The economy, and any hope of rebuilding in a timely manner, ground almost to a halt.
The government finally overcame political deadlock and appointed Sushil Gyewali as chief executive officer of the National Reconstruction Authority in December. The civil engineer had a good reputation for results, yet his first major act was to announce a contest for the agency’s logo. The promised payments for house construction were once again delayed, and many survivors worry that if they start building on their own, they will lose their eligibility for government assistance.
"People with money can get loans and rebuild, but the poor who have no money or collateral are stuck," Father Robins said. "If I wasn’t a Jesuit who took a vow of poverty, I’d open a bank account and transfer money from outside into the account, keeping it away from the government and NGOs, and I’d take that money and get some houses built. By the time someone in authority figures out what’s happening, a few months will have passed, but I will have a lot of houses built. What are they going to do to me? I’m an old guy. The worst is that they could throw me out. That’s OK. I’ve been here a long time."
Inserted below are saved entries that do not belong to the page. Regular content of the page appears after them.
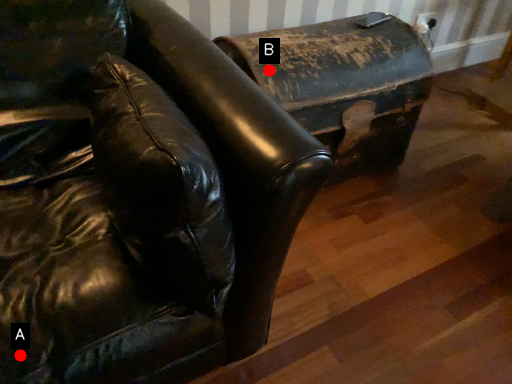 Question: Two points are circled on the image, labeled by A and B beside each circle. Which point is closer to the camera?

Choices:
 (A) A is closer
 (B) B is closer

Answer: (A) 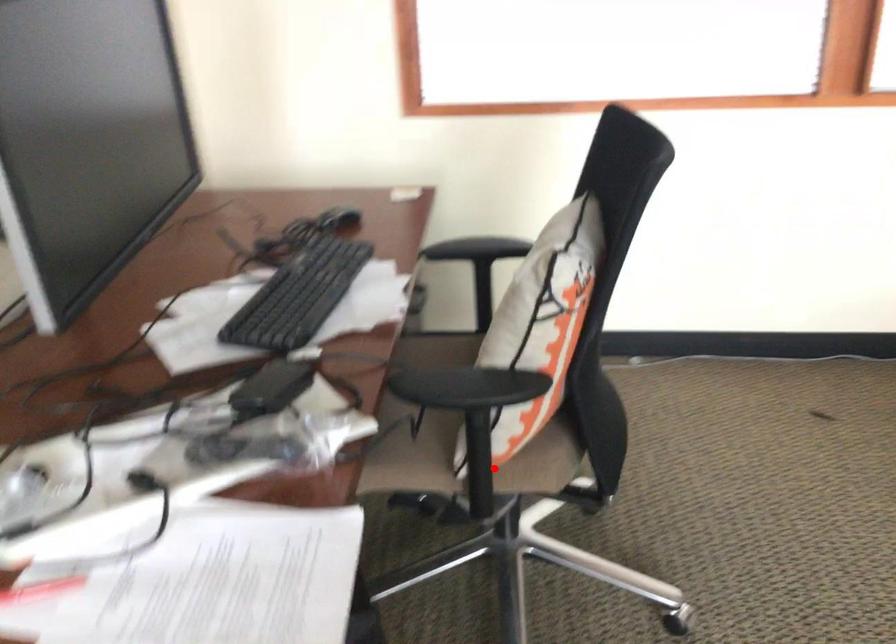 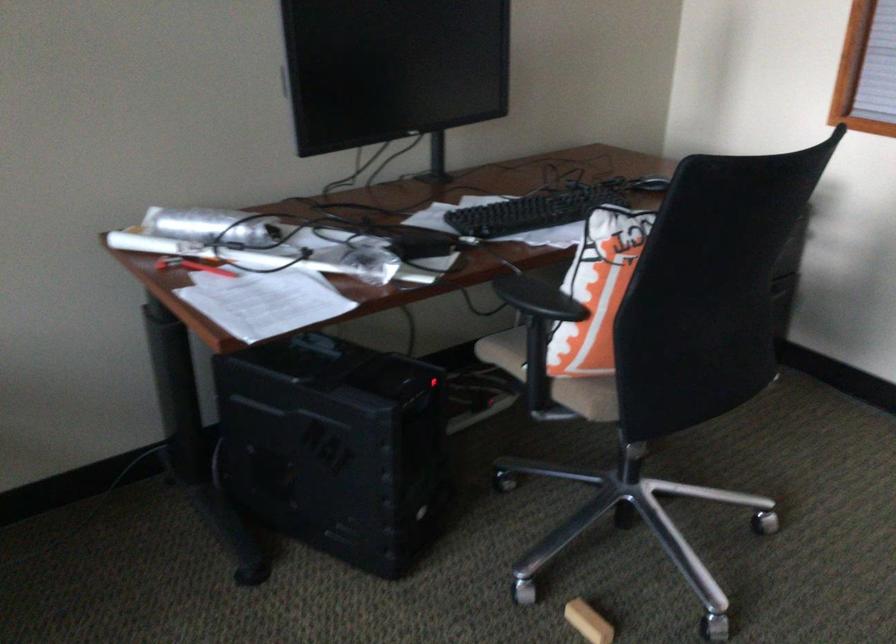 Question: I am providing you with two images of the same scene from different viewpoints. A red point is marked on the first image. Can you still see the location of the red point in image 2?

Choices:
 (A) Yes
 (B) No

Answer: (A) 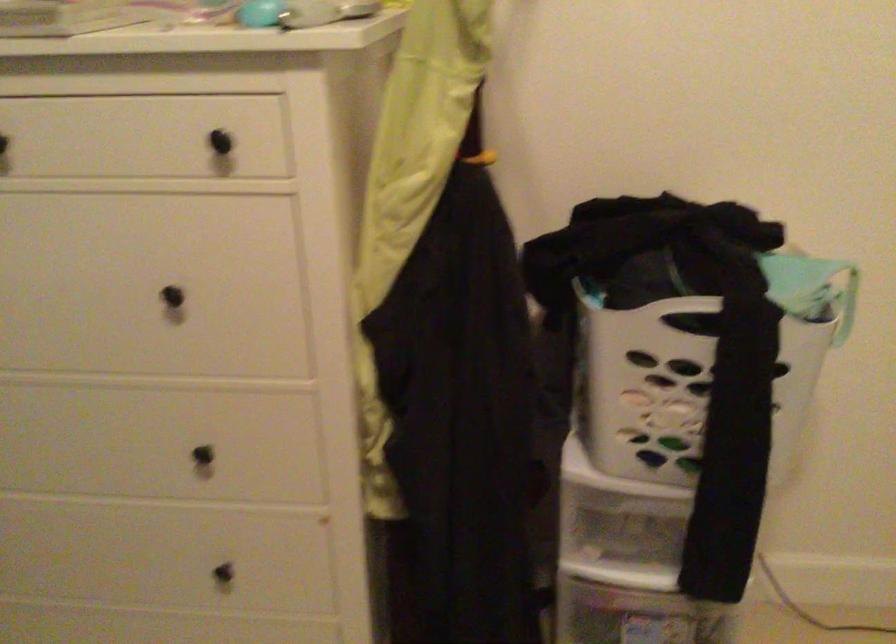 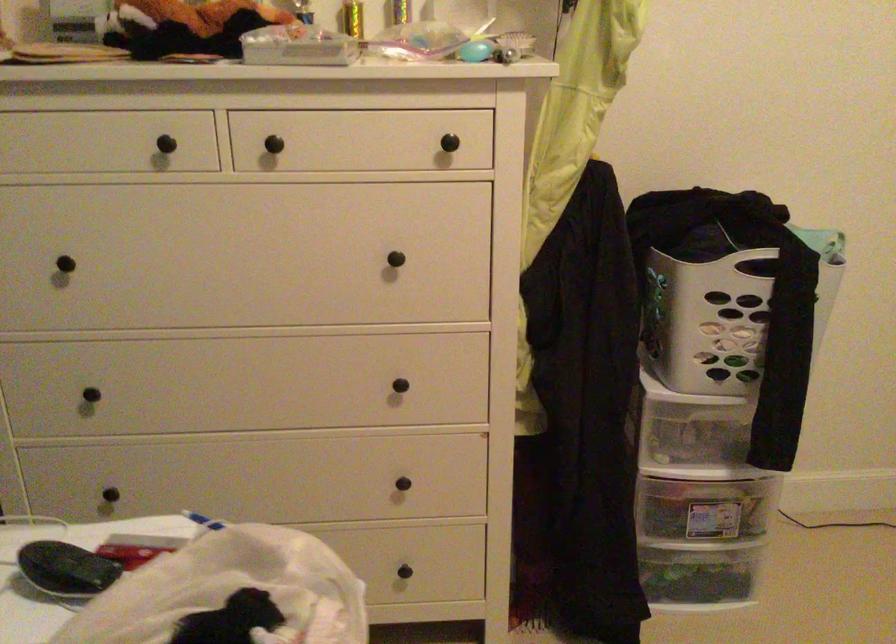 In the second image, find the point that corresponds to point 186,301 in the first image.

(400, 261) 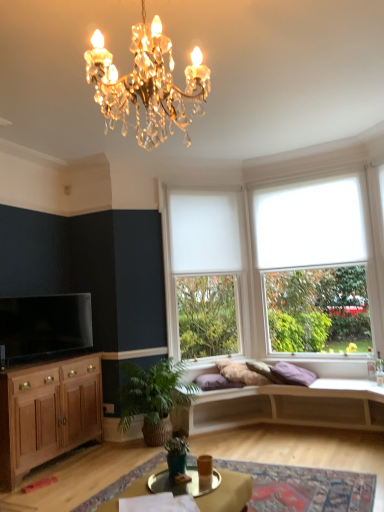 Question: Would you say metallic silver cocktail table at center is part of white matte studio couch at center's contents?

Choices:
 (A) no
 (B) yes

Answer: (A)

Question: From a real-world perspective, is white matte studio couch at center physically below metallic silver cocktail table at center?

Choices:
 (A) no
 (B) yes

Answer: (B)

Question: From a real-world perspective, is white matte studio couch at center on top of metallic silver cocktail table at center?

Choices:
 (A) yes
 (B) no

Answer: (B)

Question: Does white matte studio couch at center appear on the right side of metallic silver cocktail table at center?

Choices:
 (A) no
 (B) yes

Answer: (B)

Question: Is white matte studio couch at center far from metallic silver cocktail table at center?

Choices:
 (A) no
 (B) yes

Answer: (B)

Question: Is white matte studio couch at center aimed at metallic silver cocktail table at center?

Choices:
 (A) no
 (B) yes

Answer: (B)

Question: Can you confirm if white matte blind at upper center is wider than black glossy television at left?

Choices:
 (A) no
 (B) yes

Answer: (A)

Question: Would you say black glossy television at left is part of white matte blind at upper center's contents?

Choices:
 (A) yes
 (B) no

Answer: (B)

Question: Considering the relative positions of white matte blind at upper center and black glossy television at left in the image provided, is white matte blind at upper center in front of black glossy television at left?

Choices:
 (A) no
 (B) yes

Answer: (A)

Question: Considering the relative sizes of white matte blind at upper center and black glossy television at left in the image provided, is white matte blind at upper center bigger than black glossy television at left?

Choices:
 (A) no
 (B) yes

Answer: (A)

Question: Is white matte blind at upper center not inside black glossy television at left?

Choices:
 (A) yes
 (B) no

Answer: (A)

Question: Is the position of white matte blind at upper center more distant than that of black glossy television at left?

Choices:
 (A) no
 (B) yes

Answer: (B)

Question: Does white roller blind at right lie in front of white matte studio couch at center?

Choices:
 (A) yes
 (B) no

Answer: (B) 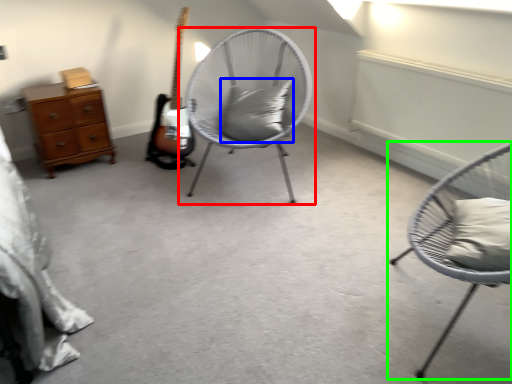 Question: Which is farther away from chair (highlighted by a red box)? pillow (highlighted by a blue box) or chair (highlighted by a green box)?

Choices:
 (A) pillow
 (B) chair

Answer: (B)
Lorraine Bramwell, Catholic Relief Services country representative in Nepal, explained that part of the delay has been getting the pieces in place for the government housing grants to be used effectively. CRS is one of several NGOs that is training masons in seismic-resistant building techniques. To be eligible for government grants, homeowners must use builders certified in such training programs, and choose one of several government-approved home designs.
"We’re training people how to build houses that won’t fall down the moment the earth shakes again," Bramwell said. "And we’re making sure that the homeowners understand the basics of construction, so they can better monitor the work of the masons they hire."
Bramwell said she shares people’s frustration with the slow pace of reconstruction.
"I would love to go in and give people money and just fix things. But it never works that way. There are always problems. It’s difficult personally to see people suffering and know that things could have happened faster. But we have to focus on what can be done. We’re helping to keep things moving with all we’ve done, and the government does seem determined to get things moving with the grants," she said.
"We want it to be simple, and people get frustrated with the complexities. But it takes years to recover from a disaster of this magnitude. Look how long people worked to recover from Katrina," Bramwell said.
One religious leader here said the disaster and its aftermath have eroded people’s confidence in the government.
"The government has totally failed to adequately respond and the people are really frustrated. Sitting in their tents waiting for the monsoon, they’ve lost faith in the government, the political parties, and the whole political process," said K.B. Rokaya, former general secretary of the National Council of Churches of Nepal.
Yet Rokaya, now president of the Nepal Intellectual Forum, says the earthquake has helped break down walls of class and caste that hamper progress.
"The earthquake really brought people together. The people in the high-rises came down and huddled in the streets inside the same tents with the common people, people from the lower castes, all of them eating the same noodles out of the same pot," Rokaya said.
"This gave new awareness to upper class people that you could become zero in no time. It created a new respect for the workers. Sometimes you think that you have a big car and a wall around your nice house and thus don’t need anything. But the quake broke down all the walls in Kathmandu and everywhere. The people could never see in the palace before, but the walls fall down and people can now see in. What effect is that going to have in the future?"